La literatura económica está repleta de situaciones en las que se evidencia el fracaso del poder en la tutela de adultos y ancianos para conducirlos a su mejor fin, aunque ellos no lo conozcan. Una protección que se precisa por la existencia real de mundanos desaprensivos dispuestos a aprovecharse de la ignorancia irremediable de quienes carecen de luces para saber qué les conviene.
Con frecuencia, las normas dirigidas a proteger a una supuesta eterna infancia acaban siendo el instrumento más nocivo para aquellos a los que se pretendía proteger. Preguntas elocuentes en nuestra nación permanecerán interesadamente sin respuesta, ocultando una realidad que tiene su origen en esa falta de reconocimiento de que el que mejor sabe lo que desea y le interesa a un adulto es el mismo adulto, y de que cualquier interferencia en esa libertad de decisión devendrá en perjuicio para sus pretensiones y sus intereses.
¿Cuántos ocupantes de una vivienda lo habrán sido como precaristas porque el propietario no ha estado dispuesto a formalizar un contrato de arrendamiento? ¿Cuántos desempleados habrían trabajado en condiciones distintas a las que la legislación laboral establece como mínimas? O, lo que es lo mismo, ¿cuánto desempleo ha producido la legislación laboral? Y es que las leyes protectoras protegen a quien ya está, pero agraden a quien pretende estar.

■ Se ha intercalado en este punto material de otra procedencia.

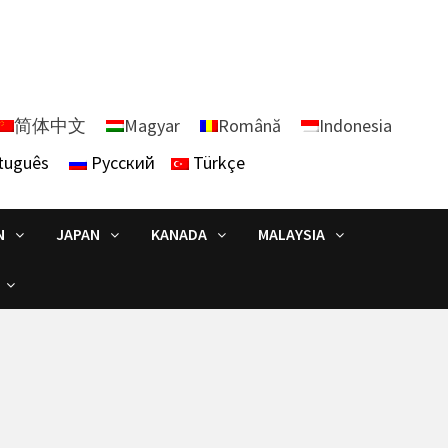
简体中文
Magyar
Română
Indonesia
tuguês
Русский
Türkçe
N
JAPAN
KANADA
MALAYSIA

Pues bien, ayer entró en vigor la nueva ley que regula el contrato de arrendamiento, que viene a sustituir a la que con alguna modificación procede de la época Boyer, que a su vez había sustituido a la de la etapa franquista. ¡Cuántos disgustos se habrían ahorrado los que han visto ejecutar sus hipotecas por falta de pago si hubieran tenido la alternativa de un mercado de alquileres ágil y razonable! ¿Por qué las inversiones productivas se realizan por una parte muy pequeña de la sociedad, y las de inmuebles deben serlo por la práctica totalidad de los ciudadanos?
La razón hay que buscarla en la legislación que endurece y da rigidez al mercado arrendaticio. No era así en los años veinte y treinta del siglo pasado, y no hay razón para que lo sea en el momento presente. La inversión en vivienda para su arrendamiento es una rareza en nuestro país, frente a lo que existe en la mayor parte de países de nuestro entorno. La legislación que anteayer concluía su vigencia, más que proteger al arrendatario, ahuyentaba al arrendador, por lo que la pretensión del inquilino quedaba insatisfecha.
La nueva ley parece traer aire fresco, que bien podría resolver a plazo medio el problema, ya clásico, de nuestro mercado arrendaticio. La ley reconoce a los arrendatarios la mayoría de edad y, por eso, otorga mayor espacio a la autonomía de la voluntad para buscar la mejor solución a sus pretensiones.
¿Será así? Sólo una incógnita permanece en la mente de muchos: la ley abre grandes posibilidades, pero ya veremos qué dicen los jueces en su aplicación. El tiempo dirá.